→ HOW TO COMPLETE THIS TASK
Using the entries below, copy exactly each line from the line with "Telephone: 202-671-1105" up to and including the line with "LYNWOOD COCKETT", with every picture left out.

..............................

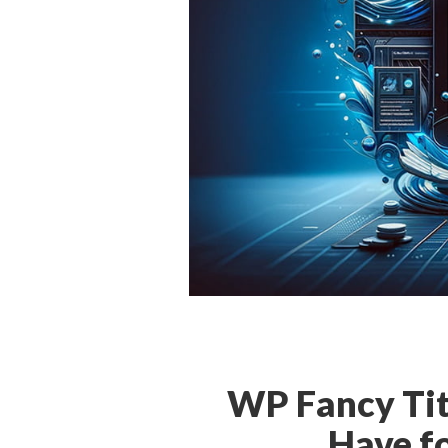
WP Fancy Tit
Have f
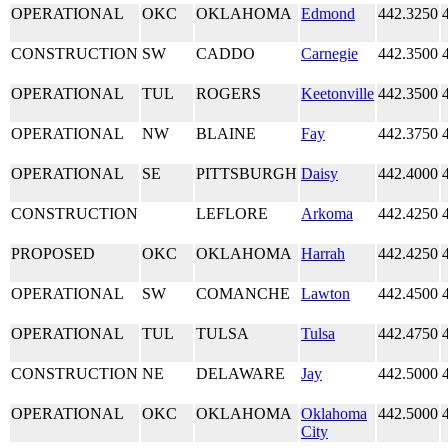
OPERATIONAL
OKC
OKLAHOMA
Edmond
442.3250
CONSTRUCTION
SW
CADDO
Carnegie
442.3500
OPERATIONAL
TUL
ROGERS
Keetonville
442.3500
OPERATIONAL
NW
BLAINE
Fay
442.3750
OPERATIONAL
SE
PITTSBURGH
Daisy
442.4000
CONSTRUCTION
LEFLORE
Arkoma
442.4250
PROPOSED
OKC
OKLAHOMA
Harrah
442.4250
OPERATIONAL
SW
COMANCHE
Lawton
442.4500
OPERATIONAL
TUL
TULSA
Tulsa
442.4750
CONSTRUCTION
NE
DELAWARE
Jay
442.5000
OPERATIONAL
OKC
OKLAHOMA
Oklahoma
442.5000
City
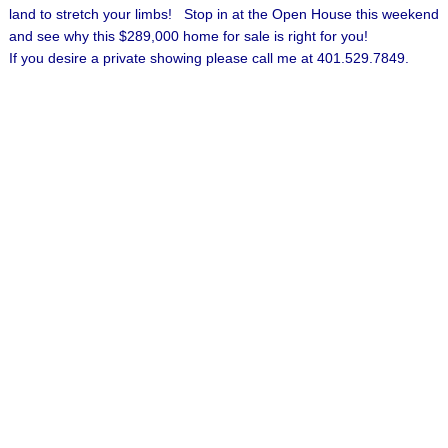
land to stretch your limbs! Stop in at the Open House this weekend
and see why this $289,000 home for sale is right for you!
If you desire a private showing please call me at 401.529.7849.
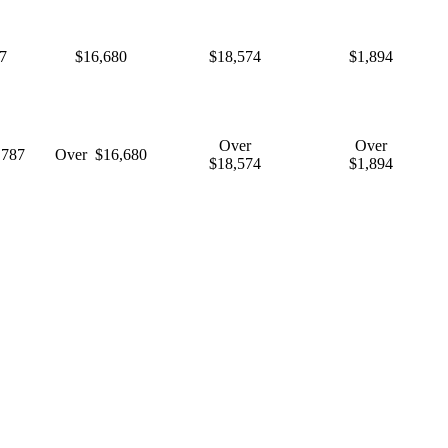
7
$16,680
$18,574
$1,894
Over
Over
,787
Over $16,680
$18,574
$1,894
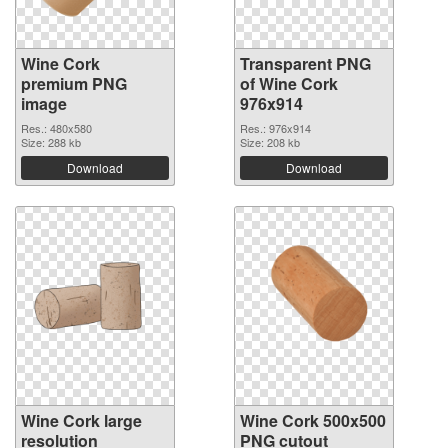
Wine Cork
Transparent PNG
premium PNG
of Wine Cork
image
976x914
Res.: 480x580
Res.: 976x914
Size: 288 kb
Size: 208 kb
Download
Download
Wine Cork large
Wine Cork 500x500
resolution
PNG cutout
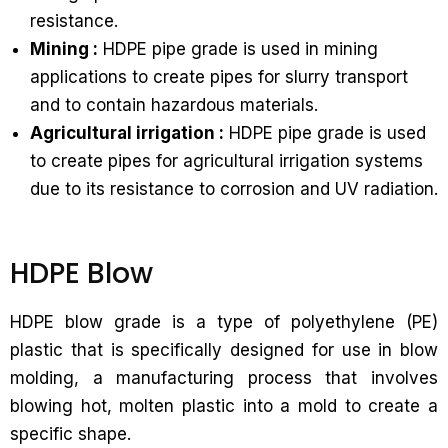
resistance.
Mining :
HDPE pipe grade is used in mining
applications to create pipes for slurry transport
and to contain hazardous materials.
Agricultural irrigation :
HDPE pipe grade is used
to create pipes for agricultural irrigation systems
due to its resistance to corrosion and UV radiation.
HDPE Blow
HDPE blow grade is a type of polyethylene (PE)
plastic that is specifically designed for use in blow
molding, a manufacturing process that involves
blowing hot, molten plastic into a mold to create a
specific shape.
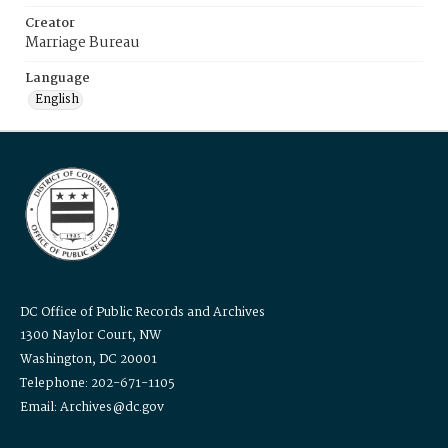
Creator
Marriage Bureau
Language
English
DC Office of Public Records and Archives
1300 Naylor Court, NW
Washington, DC 20001
Telephone: 202-671-1105
Email: Archives@dc.gov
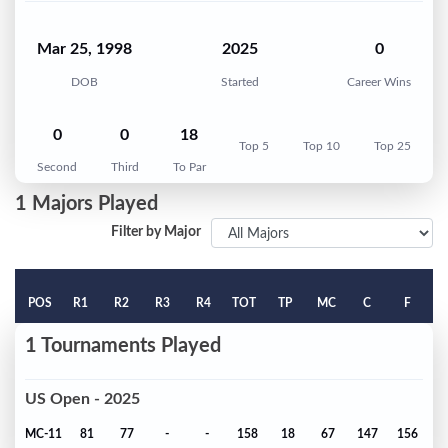
Mar 25, 1998
2025
0
DOB
Started
Career Wins
0
0
18
Top 5
Top 10
Top 25
Second
Third
To Par
1 Majors Played
Filter by Major
POS
R1
R2
R3
R4
TOT
TP
MC
C
F
1 Tournaments Played
US Open - 2025
MC-11
81
77
-
-
158
18
67
147
156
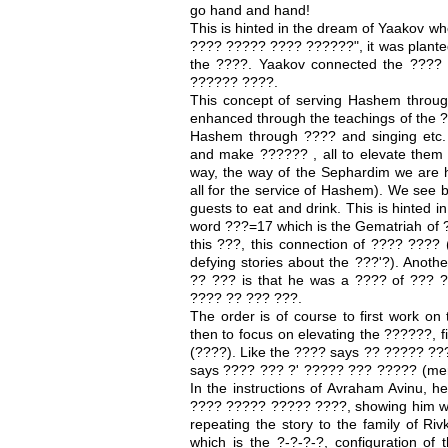
go hand and hand!
This is hinted in the dream of Yaakov wh
???? ????? ???? ??????", it was planted
the ????. Yaakov connected the ????
?????? ????.
This concept of serving Hashem through
enhanced through the teachings of the ?
Hashem through ???? and singing etc.
and make ?????? , all to elevate them 
way, the way of the Sephardim we are
all for the service of Hashem). We see b
guests to eat and drink. This is hinted 
word ???=17 which is the Gematriah of 
this ???, this connection of ???? ???
defying stories about the ???'?). Anoth
?? ??? is that he was a ???? of ??? 
???? ?? ??? ???.
The order is of course to first work on
then to focus on elevating the ??????, f
(????). Like the ???? says ?? ????? ??? 
says ???? ??? ?' ????? ??? ????? (ment
In the instructions of Avraham Avinu, h
???? ????? ????? ????, showing him wh
repeating the story to the family of R
which is the ?-?-?-?, configuration of 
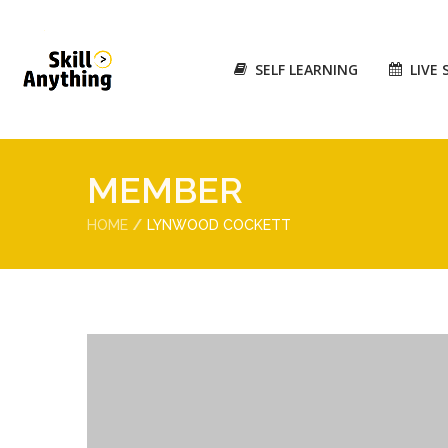
SELF LEARNING
LIVE 
MEMBER
HOME
LYNWOOD COCKETT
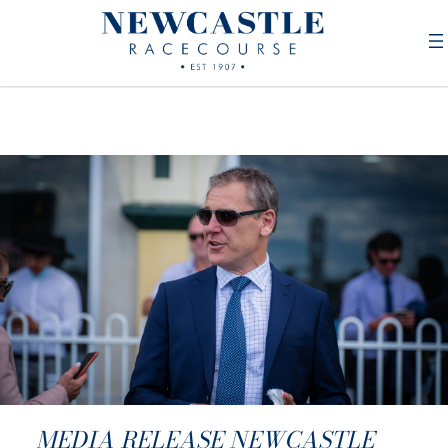
MEDIA RELEASE NEWCASTLE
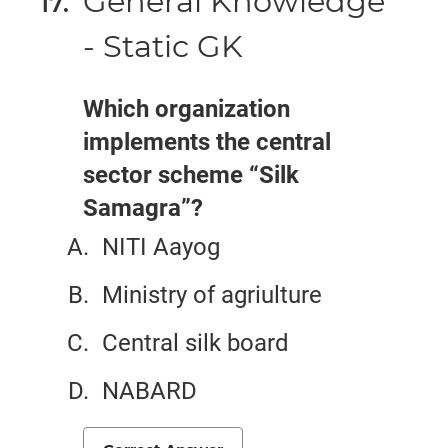
General Knowledge
- Static GK
Which organization
implements the central
sector scheme “Silk
Samagra”?
NITI Aayog
Ministry of agriulture
Central silk board
NABARD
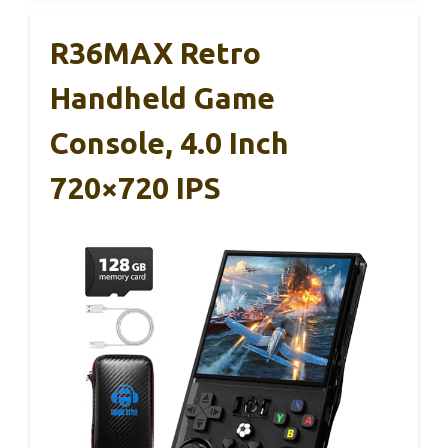
R36MAX Retro
Handheld Game
Console, 4.0 Inch
720×720 IPS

..............................

→ SOLUTION TO THE EXERCISE
Telephone: 202-671-1105
Email: Archives@dc.gov
Mar 25, 1998
2025
0
DOB
Started
Career Wins
0
0
18
Top 5
Top 10
Top 25
Second
Third
To Par
1 Majors Played
Filter by Major
POS
R1
R2
R3
R4
TOT
TP
MC
C
F
1 Tournaments Played
US Open - 2025
MC-11
81
77
-
-
158
18
67
147
156
go hand and hand!
This is hinted in the dream of Yaakov wh
???? ????? ???? ??????", it was planted
the ????. Yaakov connected the ????
?????? ????.
This concept of serving Hashem through
enhanced through the teachings of the ?
Hashem through ???? and singing etc.
and make ?????? , all to elevate them 
way, the way of the Sephardim we are
all for the service of Hashem). We see b
guests to eat and drink. This is hinted 
word ???=17 which is the Gematriah of 
this ???, this connection of ???? ???
defying stories about the ???'?). Anoth
?? ??? is that he was a ???? of ??? 
???? ?? ??? ???.
The order is of course to first work on
then to focus on elevating the ??????, f
(????). Like the ???? says ?? ????? ??? 
says ???? ??? ?' ????? ??? ????? (ment
In the instructions of Avraham Avinu, h
???? ????? ????? ????, showing him wh
repeating the story to the family of R
which is the ?-?-?-?, configuration of 
SELF LEARNING
LIVE 
MEMBER
HOME
LYNWOOD COCKETT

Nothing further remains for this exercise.